Consider doing one or more Grounding exercises before following this page if you’re anxious to the point of panic.
A lot of advice on dealing with anxiety involves ignoring it. “If you’re not actually in danger, then dismiss your fears”. This never really helped me, but I’ve been doing some reading and realized that this advice is missing a step or two. The more useful form of this advice is something like this:
- Notice that you feel anxious, afraid, or unsettled. Apprehension, hesitation, unease, nagging thoughts, and other signals are your brain’s small alarms. They’re still based around something real. Trust them so your brain doesn’t have to go straight to terror to get your attention.
- Believe that you are picking up on something real; don’t dismiss these feelings or push them away. Tune in and pay attention. Your brain is wired to be really good at noticing threats, and its survival system picks up on things before the thinking part of your brain has put the pieces together.
- Figure out what in your environment is being perceived as threatening.

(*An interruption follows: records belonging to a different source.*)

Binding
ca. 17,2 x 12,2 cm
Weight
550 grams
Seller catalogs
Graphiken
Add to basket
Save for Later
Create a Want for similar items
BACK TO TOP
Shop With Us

It might be an immediate threat, but it might also be something associated with past fear; either way, take it seriously and be open to its presence. Your job is to work out what your survival system noticed and/or act on those observations.
- Now you can evaluate if those threats need any actions to be taken. Act if you need to. Otherwise, acknowledge the message your brain gave you and trust that if there is a serious threat, you’ll know about it.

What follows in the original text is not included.